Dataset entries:
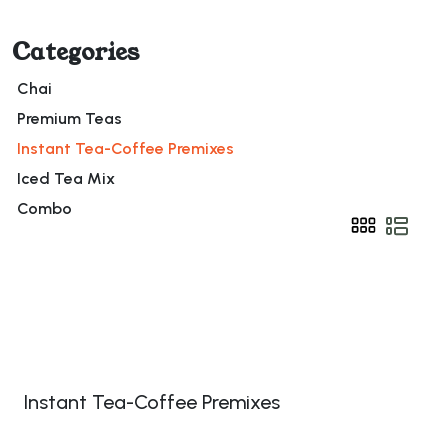
Categories
Chai
Premium Teas
Instant Tea-Coffee Premixes
Iced Tea Mix
Combo
Instant Tea-Coffee Premixes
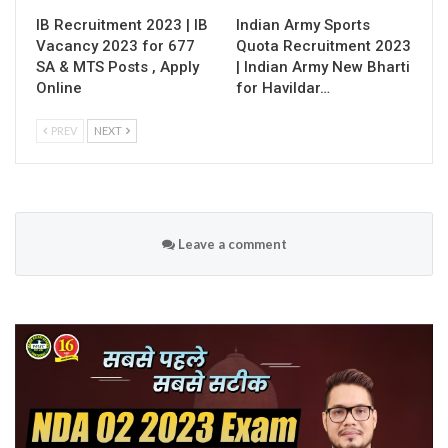
IB Recruitment 2023 | IB
Indian Army Sports
Vacancy 2023 for 677
Quota Recruitment 2023
SA & MTS Posts , Apply
| Indian Army New Bharti
Online
for Havildar…
PREV
NEXT
Leave a comment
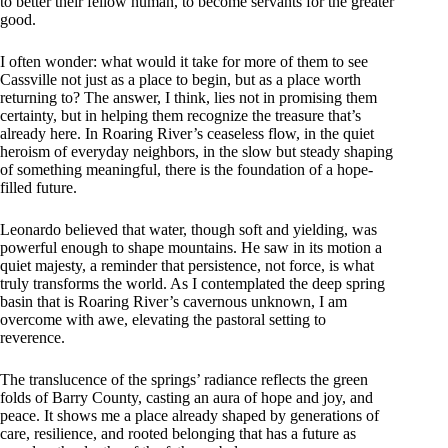
to better their fellow human, to become servants for the greater
good.
I often wonder: what would it take for more of them to see
Cassville not just as a place to begin, but as a place worth
returning to? The answer, I think, lies not in promising them
certainty, but in helping them recognize the treasure that’s
already here. In Roaring River’s ceaseless flow, in the quiet
heroism of everyday neighbors, in the slow but steady shaping
of something meaningful, there is the foundation of a hope-
filled future.
Leonardo believed that water, though soft and yielding, was
powerful enough to shape mountains. He saw in its motion a
quiet majesty, a reminder that persistence, not force, is what
truly transforms the world. As I contemplated the deep spring
basin that is Roaring River’s cavernous unknown, I am
overcome with awe, elevating the pastoral setting to
reverence.
The translucence of the springs’ radiance reflects the green
folds of Barry County, casting an aura of hope and joy, and
peace. It shows me a place already shaped by generations of
care, resilience, and rooted belonging that has a future as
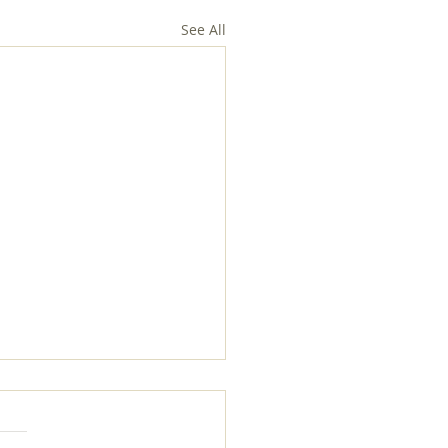
See All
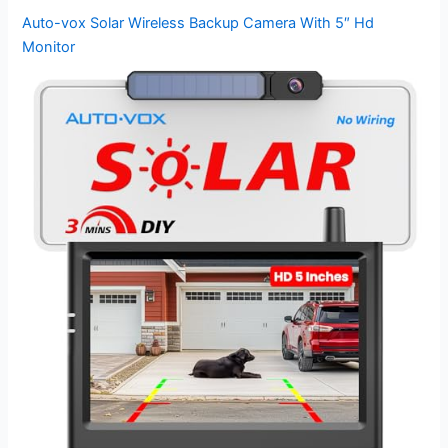
Auto-vox Solar Wireless Backup Camera With 5″ Hd
Monitor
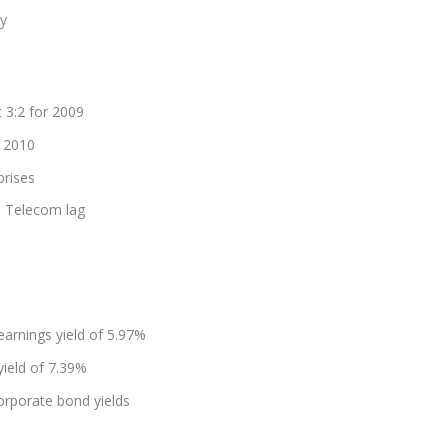
ly
 3:2 for 2009
r 2010
prises
nd Telecom lag
arnings yield of 5.97%
yield of 7.39%
corporate bond yields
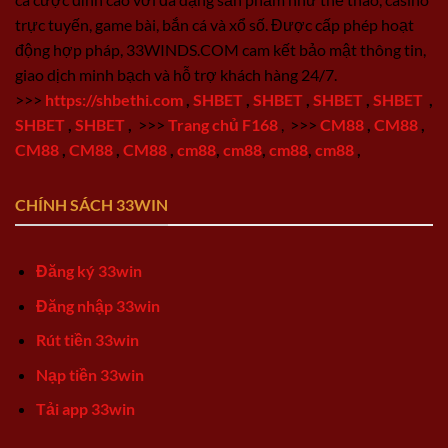
trực tuyến, game bài, bắn cá và xổ số. Được cấp phép hoạt
động hợp pháp, 33WINDS.COM cam kết bảo mật thông tin,
giao dịch minh bạch và hỗ trợ khách hàng 24/7.
>>>
https://shbethi.com
,
SHBET
,
SHBET
,
SHBET
,
SHBET
,
SHBET
,
SHBET
,
>>>
Trang chủ F168
,
>>>
CM88
,
CM88
,
CM88
,
CM88
,
CM88
,
cm88
,
cm88
,
cm88
,
cm88
,
CHÍNH SÁCH 33WIN
Đăng ký 33win
Đăng nhập 33win
Rút tiền 33win
Nạp tiền 33win
Tải app 33win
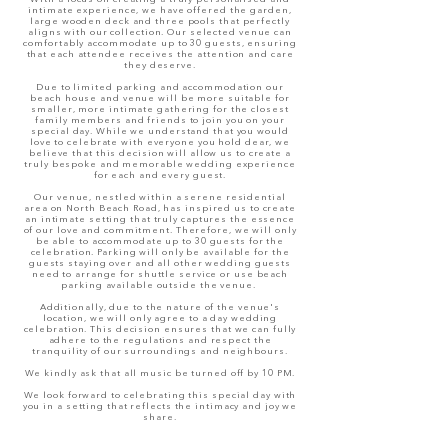
intimate experience, we have offered the garden
,
large wooden deck and three pools
that perfectly
aligns with our collection. Our selected venue can
comfortably accommodate up to 30 guests, ensuring
that each attendee receives the attention and care
they deserve.
Due to limited parking and accommodation our
beach house and venue will be more suitable for
smaller, more intimate gathering for the closest
family members and friends to join you on your
special day. While we understand that you would
love to celebrate with everyone you hold dear, we
believe that this decision will allow us to create a
truly bespoke and memorable wedding experience
for each and every guest.
Our venue, nestled within a serene residential
area
on North Beach Road
, has inspired us to create
an intimate setting that truly captures the essence
of our love and commitment. Therefore, we will only
be able to accommodate up to 30 guests for the
celebration. Parking will only be available for the
guests staying over and all other wedding guests
need to arrange for shuttle service or use beach
parking available outside the venue.
Additionally, due to the nature of the venue's
location, we will only agree to a day wedding
celebration. This decision ensures that we can fully
adhere to the regulations and respect the
tranquility of our surroundings and neighbours.
We kindly ask that all music be turned off by 10 PM.
We look forward to celebrating this special day with
you in a setting that reflects the intimacy and joy we
share.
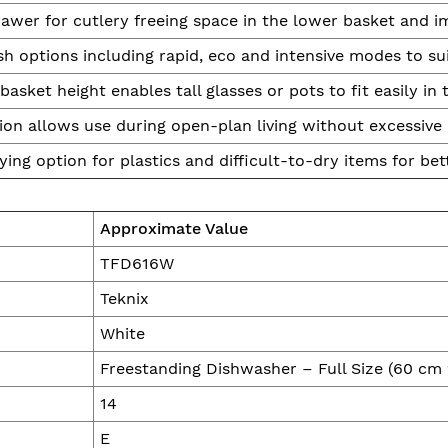
awer for cutlery freeing space in the lower basket and imp
h options including rapid, eco and intensive modes to suit
n basket height enables tall glasses or pots to fit easily in
ion allows use during open-plan living without excessive 
ing option for plastics and difficult-to-dry items for bett
Approximate Value
TFD616W
Teknix
White
Freestanding Dishwasher – Full Size (60 cm
14
E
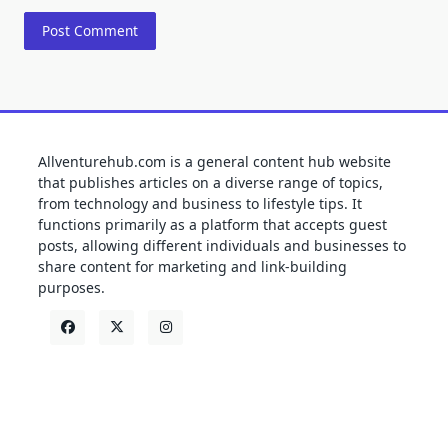
Allventurehub.com is a general content hub website
that publishes articles on a diverse range of topics,
from technology and business to lifestyle tips. It
functions primarily as a platform that accepts guest
posts, allowing different individuals and businesses to
share content for marketing and link-building
purposes.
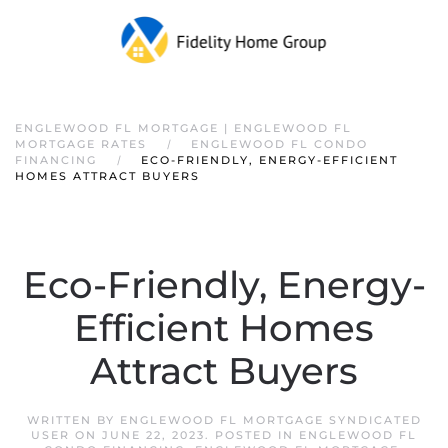
ENGLEWOOD FL MORTGAGE | ENGLEWOOD FL
MORTGAGE RATES
ENGLEWOOD FL CONDO
FINANCING
ECO-FRIENDLY, ENERGY-EFFICIENT
HOMES ATTRACT BUYERS
Eco-Friendly, Energy-
Efficient Homes
Attract Buyers
WRITTEN BY
ENGLEWOOD FL MORTGAGE SYNDICATED
USER
ON
JUNE 22, 2023
. POSTED IN
ENGLEWOOD FL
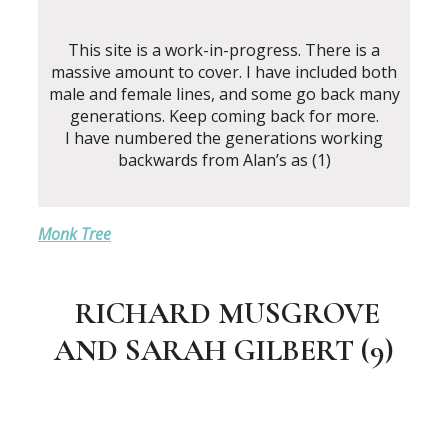
This site is a work-in-progress. There is a
massive amount to cover. I have included both
male and female lines, and some go back many
generations. Keep coming back for more.
I have numbered the generations working
backwards from Alan’s as (1)
Monk Tree
RICHARD MUSGROVE
AND SARAH GILBERT (9)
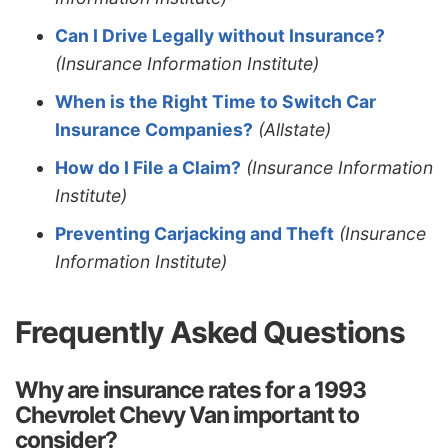
Can I Drive Legally without Insurance?
(Insurance Information Institute)
When is the Right Time to Switch Car
Insurance Companies?
(Allstate)
How do I File a Claim?
(Insurance Information
Institute)
Preventing Carjacking and Theft
(Insurance
Information Institute)
Frequently Asked Questions
Why are insurance rates for a 1993
Chevrolet Chevy Van important to
consider?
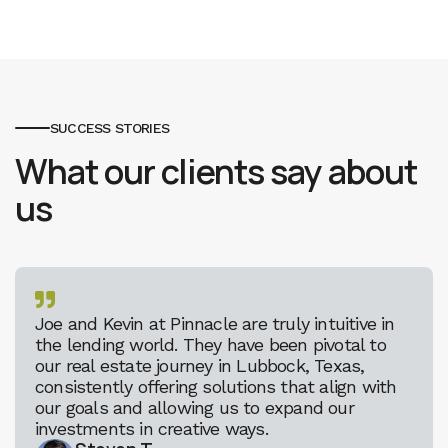
SUCCESS STORIES
What our clients say about
us

Joe and Kevin at Pinnacle are truly intuitive in
the lending world. They have been pivotal to
our real estate journey in Lubbock, Texas,
consistently offering solutions that align with
our goals and allowing us to expand our
investments in creative ways.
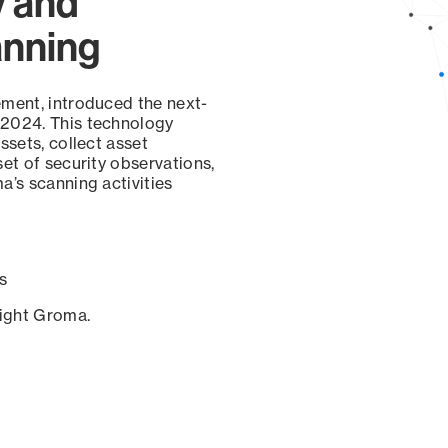
y and
anning
ement, introduced the next-
 2024. This technology
ssets, collect asset
set of security observations,
a’s scanning activities
s
sight Groma.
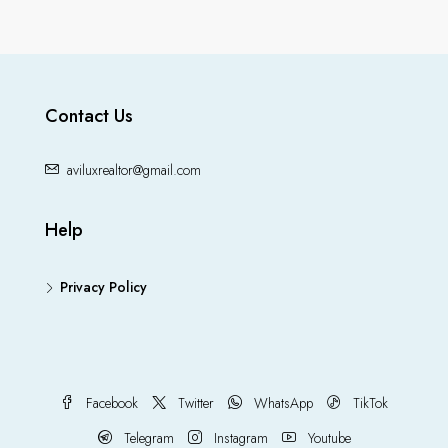
Contact Us
aviluxrealtor@gmail.com
Help
Privacy Policy
Facebook
Twitter
WhatsApp
TikTok
Telegram
Instagram
Youtube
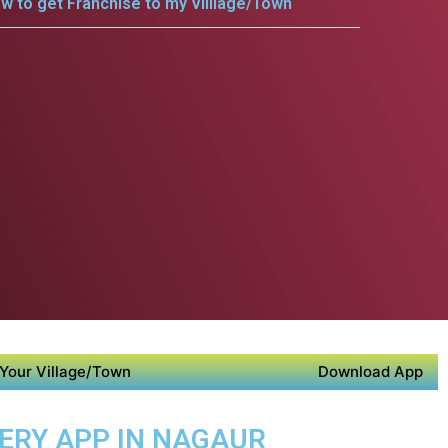
w to get Franchise to my Villlage/Town
Your Village/Town
Download App
VERY APP IN NAGAUR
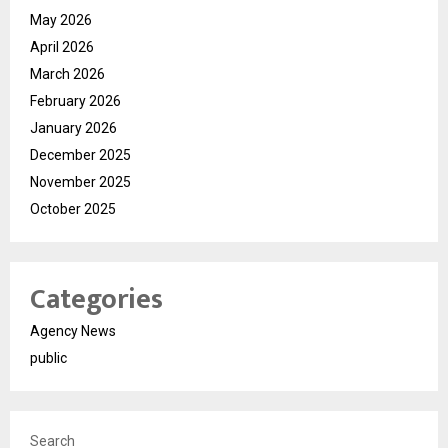
May 2026
April 2026
March 2026
February 2026
January 2026
December 2025
November 2025
October 2025
Categories
Agency News
public
Search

▸ **PROBLEM TO WORK ON**
Where does the string "accommodate" appear in the records above? Show every line that holds it.

▸ **YOUR SOLUTION**
comfortably accommodate up to 30 guests, ensuring
be able to accommodate up to 30 guests for the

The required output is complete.